--- Task ---
Each line of the records must appear in your answer exactly, with no pictures.

--- Dataset ---
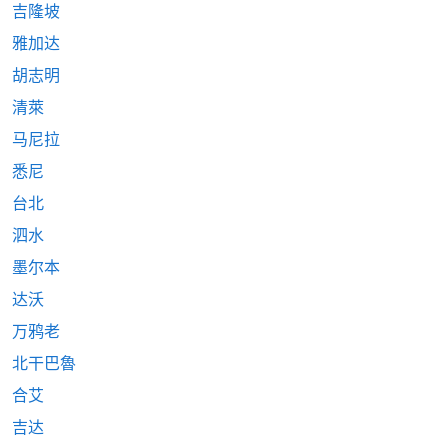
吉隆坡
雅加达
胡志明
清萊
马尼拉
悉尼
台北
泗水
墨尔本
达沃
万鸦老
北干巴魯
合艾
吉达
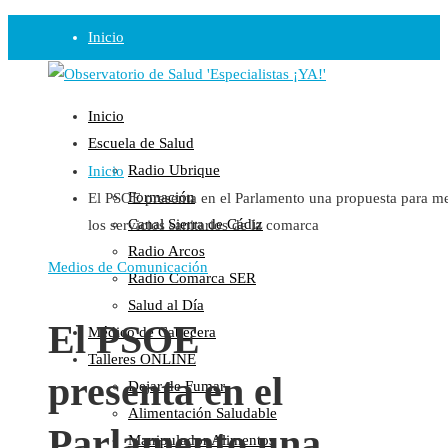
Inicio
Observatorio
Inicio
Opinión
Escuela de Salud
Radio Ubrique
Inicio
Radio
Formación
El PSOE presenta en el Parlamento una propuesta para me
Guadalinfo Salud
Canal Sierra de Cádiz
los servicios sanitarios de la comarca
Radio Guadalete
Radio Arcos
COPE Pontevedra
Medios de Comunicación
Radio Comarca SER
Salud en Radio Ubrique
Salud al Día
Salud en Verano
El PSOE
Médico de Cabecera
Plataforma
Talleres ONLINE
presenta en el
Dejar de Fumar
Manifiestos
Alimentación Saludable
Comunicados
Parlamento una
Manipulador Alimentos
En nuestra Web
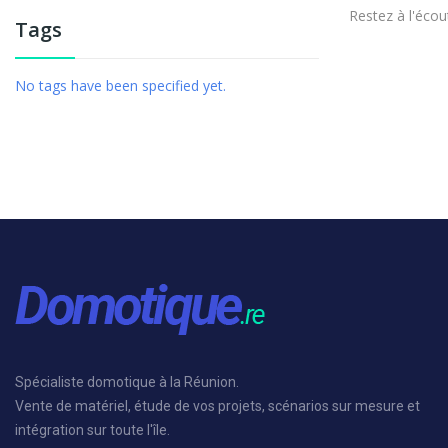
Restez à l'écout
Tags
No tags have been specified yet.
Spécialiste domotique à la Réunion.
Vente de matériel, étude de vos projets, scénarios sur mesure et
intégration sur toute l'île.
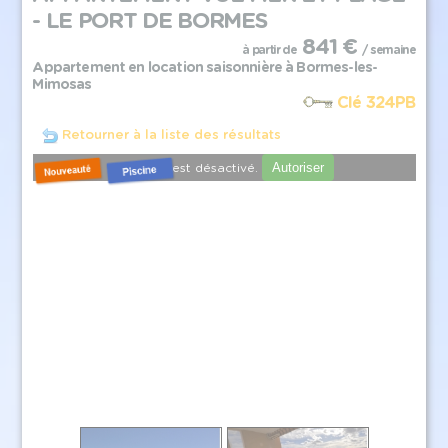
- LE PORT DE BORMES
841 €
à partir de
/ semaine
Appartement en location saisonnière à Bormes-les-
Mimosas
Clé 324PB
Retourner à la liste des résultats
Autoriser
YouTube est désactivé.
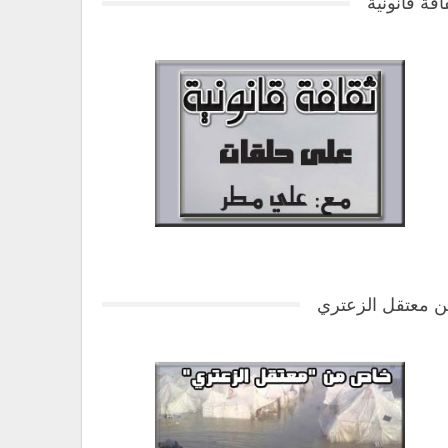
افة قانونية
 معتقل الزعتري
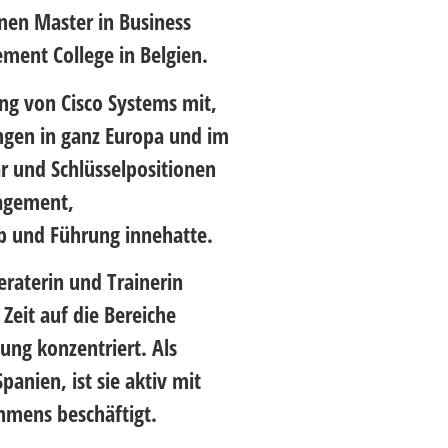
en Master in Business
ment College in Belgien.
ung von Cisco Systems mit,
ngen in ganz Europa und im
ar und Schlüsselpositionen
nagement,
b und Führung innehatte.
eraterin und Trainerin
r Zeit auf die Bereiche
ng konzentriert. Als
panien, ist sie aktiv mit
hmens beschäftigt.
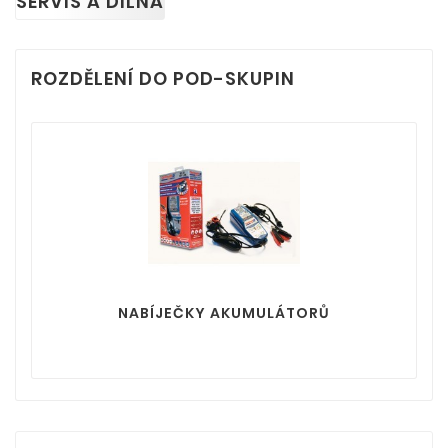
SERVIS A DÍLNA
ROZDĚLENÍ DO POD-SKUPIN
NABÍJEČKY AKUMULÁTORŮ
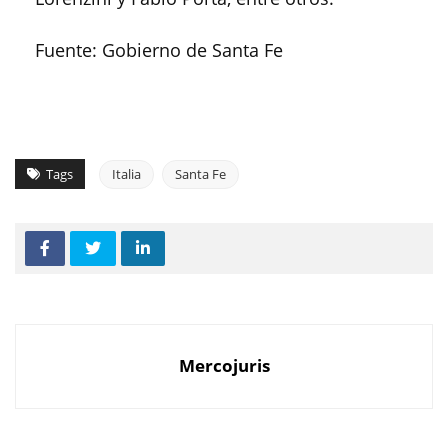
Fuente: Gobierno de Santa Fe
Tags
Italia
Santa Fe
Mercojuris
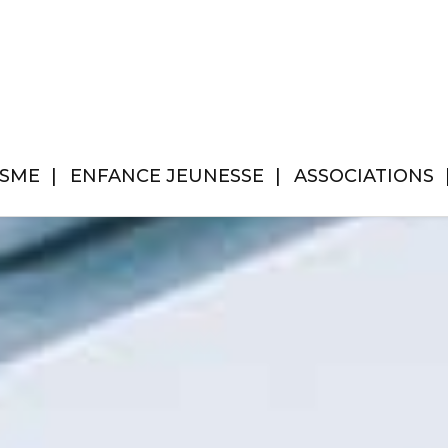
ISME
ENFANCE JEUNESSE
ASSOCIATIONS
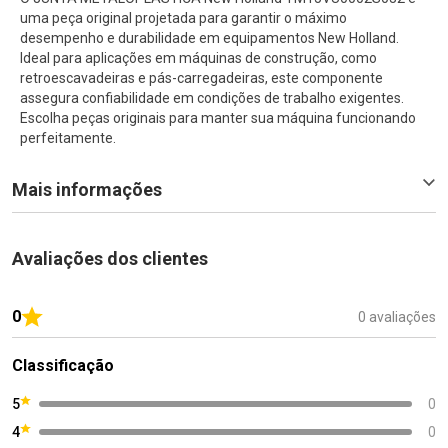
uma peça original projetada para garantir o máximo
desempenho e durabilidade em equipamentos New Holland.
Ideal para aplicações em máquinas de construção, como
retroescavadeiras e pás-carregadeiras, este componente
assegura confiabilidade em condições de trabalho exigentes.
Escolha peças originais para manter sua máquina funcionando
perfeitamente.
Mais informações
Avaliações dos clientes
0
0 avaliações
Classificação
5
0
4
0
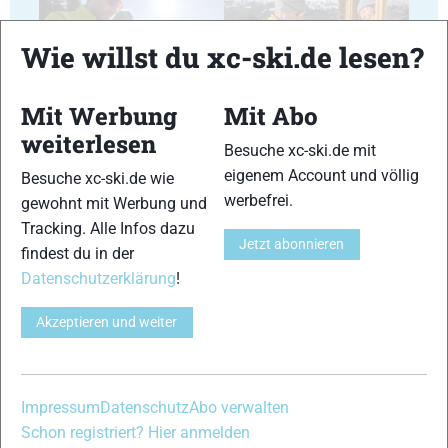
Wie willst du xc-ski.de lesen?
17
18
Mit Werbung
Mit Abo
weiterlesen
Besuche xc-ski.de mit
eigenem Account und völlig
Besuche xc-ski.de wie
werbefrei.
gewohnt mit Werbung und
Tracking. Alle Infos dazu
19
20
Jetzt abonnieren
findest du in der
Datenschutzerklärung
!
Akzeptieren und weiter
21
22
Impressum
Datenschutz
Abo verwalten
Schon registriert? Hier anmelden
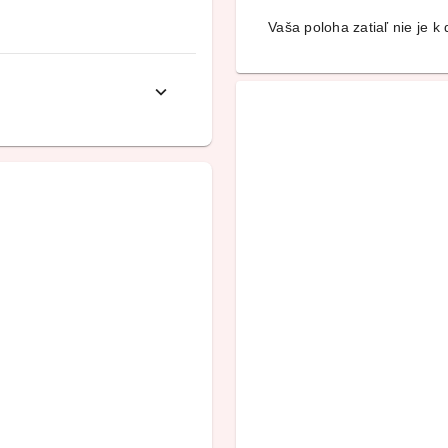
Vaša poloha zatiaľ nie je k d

--- Answer ---
吉隆坡
雅加达
胡志明
清萊
马尼拉
悉尼
台北
泗水
墨尔本
达沃
万鸦老
北干巴魯
合艾
吉达
Inicio
Observatorio
Inicio
Opinión
Escuela de Salud
Radio Ubrique
Inicio
Radio
Formación
El PSOE presenta en el Parlamento una propuesta para me
Guadalinfo Salud
Canal Sierra de Cádiz
los servicios sanitarios de la comarca
Radio Guadalete
Radio Arcos
COPE Pontevedra
Medios de Comunicación
Radio Comarca SER
Salud en Radio Ubrique
Salud al Día
Salud en Verano
El PSOE
Médico de Cabecera
Plataforma
Talleres ONLINE
presenta en el
Dejar de Fumar
Manifiestos
Alimentación Saludable
Comunicados
Parlamento una
Manipulador Alimentos
En nuestra Web
Restez à l'écout
Tags
No tags have been specified yet.
Spécialiste domotique à la Réunion.
Vente de matériel, étude de vos projets, scénarios sur mesure et
intégration sur toute l'île.
- LE PORT DE BORMES
841 €
à partir de
/ semaine
Appartement en location saisonnière à Bormes-les-
Mimosas
Clé 324PB
Retourner à la liste des résultats
Autoriser
YouTube est désactivé.
افة قانونية
 معتقل الزعتري
en Master in Business
ment College in Belgien.
ung von Cisco Systems mit,
ngen in ganz Europa und im
ar und Schlüsselpositionen
nagement,
b und Führung innehatte.
eraterin und Trainerin
r Zeit auf die Bereiche
ng konzentriert. Als
panien, ist sie aktiv mit
hmens beschäftigt.
SERVIS A DÍLNA
ROZDĚLENÍ DO POD-SKUPIN
NABÍJEČKY AKUMULÁTORŮ
Fuente: Gobierno de Santa Fe
Tags
Italia
Santa Fe
Mercojuris
ISME
ENFANCE JEUNESSE
ASSOCIATIONS
uma peça original projetada para garantir o máximo
desempenho e durabilidade em equipamentos New Holland.
Ideal para aplicações em máquinas de construção, como
retroescavadeiras e pás-carregadeiras, este componente
assegura confiabilidade em condições de trabalho exigentes.
Escolha peças originais para manter sua máquina funcionando
perfeitamente.
Mais informações
Avaliações dos clientes
0
0 avaliações
Classificação
5
0
4
0
Wie willst du xc-ski.de lesen?
17
18
Mit Werbung
Mit Abo
weiterlesen
Besuche xc-ski.de mit
eigenem Account und völlig
Besuche xc-ski.de wie
werbefrei.
gewohnt mit Werbung und
Tracking. Alle Infos dazu
19
20
Jetzt abonnieren
findest du in der
Datenschutzerklärung
!
Akzeptieren und weiter
21
22
Impressum
Datenschutz
Abo verwalten
Schon registriert? Hier anmelden
Vaša poloha zatiaľ nie je k d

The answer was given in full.